Abstract

Deep neural networks have demonstrated impressive results in medical image analysis, but designing suitable architectures for each specific task is expertise-dependent and time-consuming. Neural architecture search (NAS) offers an effective means of discovering architectures. It has been highly successful in numerous applications, particularly in natural image classification. Yet, medical images possess unique characteristics, such as small regions and a wide variety of lesion sizes, that differentiate them from natural images.

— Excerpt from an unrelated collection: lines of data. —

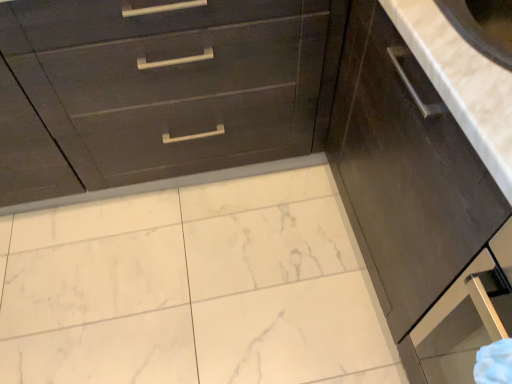 Question: Could you tell me if dark wood cabinet at right is turned towards dark wood drawer at upper left?

Choices:
 (A) yes
 (B) no

Answer: (B)

Question: Considering the relative sizes of dark wood cabinet at right and dark wood drawer at upper left in the image provided, is dark wood cabinet at right taller than dark wood drawer at upper left?

Choices:
 (A) no
 (B) yes

Answer: (A)

Question: Is dark wood cabinet at right further to the viewer compared to dark wood drawer at upper left?

Choices:
 (A) no
 (B) yes

Answer: (A)

Question: Is dark wood cabinet at right looking in the opposite direction of dark wood drawer at upper left?

Choices:
 (A) no
 (B) yes

Answer: (A)

Question: Would you say dark wood cabinet at right is a long distance from dark wood drawer at upper left?

Choices:
 (A) no
 (B) yes

Answer: (A)

Question: Is the surface of dark wood cabinet at right in direct contact with dark wood drawer at upper left?

Choices:
 (A) no
 (B) yes

Answer: (A)

Question: Can dark wood cabinet at right be found inside dark wood drawer at upper left?

Choices:
 (A) no
 (B) yes

Answer: (A)

Question: Is dark wood drawer at upper left aimed at dark wood cabinet at right?

Choices:
 (A) no
 (B) yes

Answer: (A)

Question: Is dark wood drawer at upper left not close to dark wood cabinet at right?

Choices:
 (A) no
 (B) yes

Answer: (A)

Question: Is dark wood drawer at upper left closer to camera compared to dark wood cabinet at right?

Choices:
 (A) no
 (B) yes

Answer: (A)

Question: Is dark wood drawer at upper left smaller than dark wood cabinet at right?

Choices:
 (A) no
 (B) yes

Answer: (A)

Question: Is dark wood drawer at upper left positioned beyond the bounds of dark wood cabinet at right?

Choices:
 (A) yes
 (B) no

Answer: (A)

Question: Is white marble countertop at upper right behind dark wood drawer at upper left?

Choices:
 (A) no
 (B) yes

Answer: (A)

Furthermore, most current NAS methods struggle with high computational costs, especially when dealing with high-resolution image datasets. In this paper, we present a novel evolutionary neural architecture search method called Multi-Scale Training-Free Neural Architecture Search to address these challenges. Specifically, to accommodate the broad range of lesion region sizes in disease diagnosis, we develop a new reduction cell search space that enables the search algorithm to explicitly identify the optimal scale combination for multi-scale feature extraction. To overcome the issue of high computational costs, we utilize training-free indicators as performance measures for candidate architectures, which allows us to search for the optimal architecture more efficiently. More specifically, by considering the capability and simplicity of various networks, we formulate a multi-objective optimization problem that involves two training-free indicators and model complexity for candidate architectures. Extensive experiments on a large medical image benchmark and a publicly available breast cancer detection dataset are conducted. The empirical results demonstrate that our MSTF-NAS outperforms both human-designed architectures and current state-of-the-art NAS algorithms on both datasets, indicating the effectiveness of our proposed method.